2025. 10. 22. 12:42ㆍIn Canada/nursing study
Classification (분류)
- Therapeutic (치료적 분류): Antihypertensive (항고혈압제)
- Pharmacologic (약리학적 분류): ACE inhibitor (안지오텐신 전환효소 억제제)
Indications (적응증)
- Hypertension (고혈압)
- Heart failure (심부전)
- Asymptomatic left ventricular dysfunction (무증상 좌심실 기능부전)
- Prevention of progression after myocardial infarction (심근경색 후 심부전 진행 예방)
Therapeutic Effects (치료 효과)
- Lowers blood pressure (혈압 감소)
- Decreases afterload and preload (후부하, 전부하 감소)
- Improves symptoms of heart failure (심부전 증상 완화)

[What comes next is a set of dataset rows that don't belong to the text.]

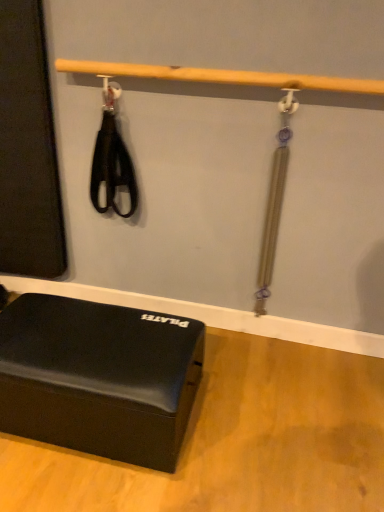 You are a GUI agent. You are given a task and a screenshot of the screen. Output one action in this format:
    pyautogui.click(x=<x>, y=<y>)
    Task: Click on the free location to the right of matte black foam block at lower left
    The height and width of the screenshot is (512, 384).
    Given the screenshot: What is the action you would take?
    272,414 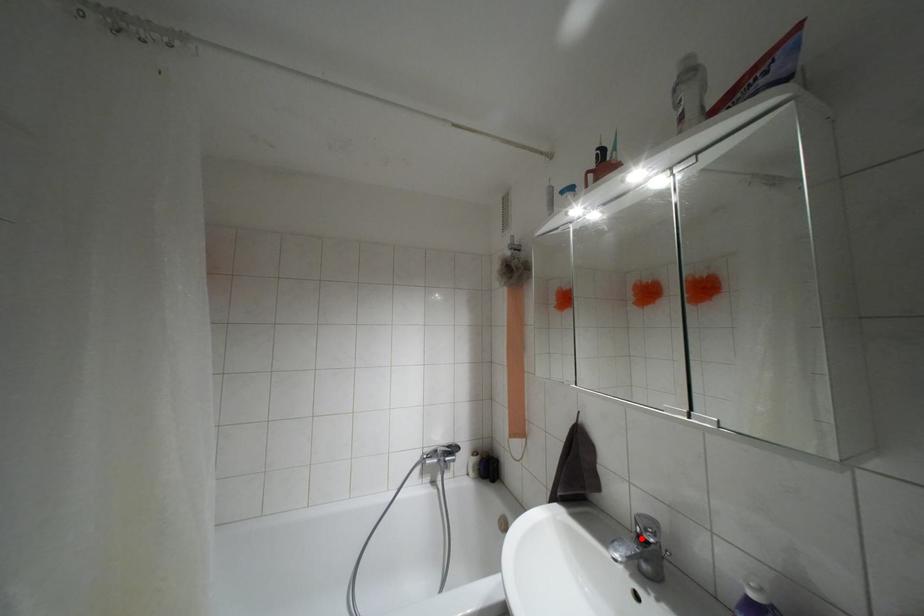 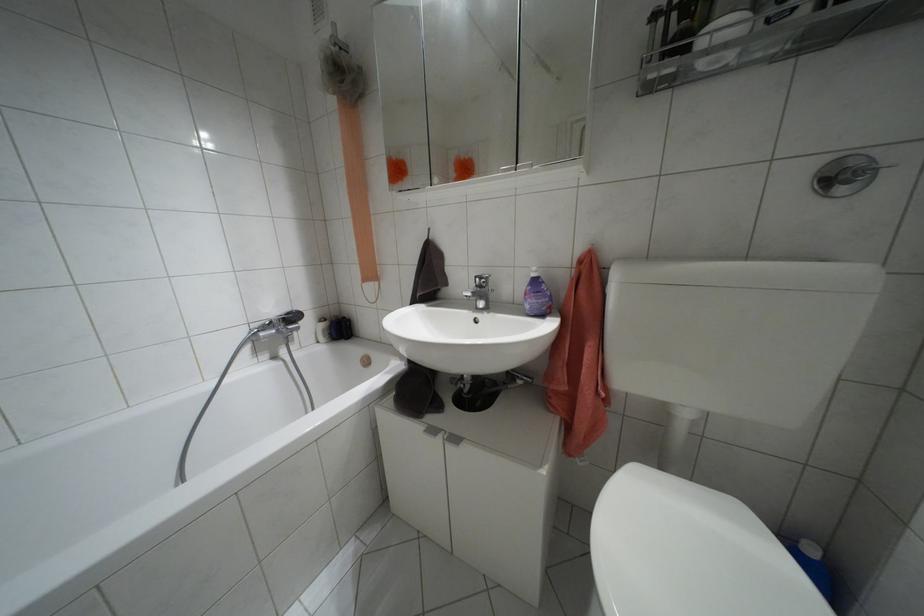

- Prevents progression of left ventricular dysfunction (좌심실 기능부전 진행 억제)
Absorption (흡수)
- Oral: ~60% absorbed; food has minimal effect (경구: 약 60% 흡수, 음식 영향 적음)
Distribution (분포)
- Widely distributed; crosses placenta & small amounts in breast milk (광범위 분포, 태반 통과, 모유에 소량 분비)
Protein Binding (단백결합)
- ~50–60% bound (약 50–60% 단백결합)
Metabolism & Excretion (대사 및 배설)
- Prodrug → metabolized in liver to enalaprilat (active form) (간에서 활성형 enalaprilat으로 전환)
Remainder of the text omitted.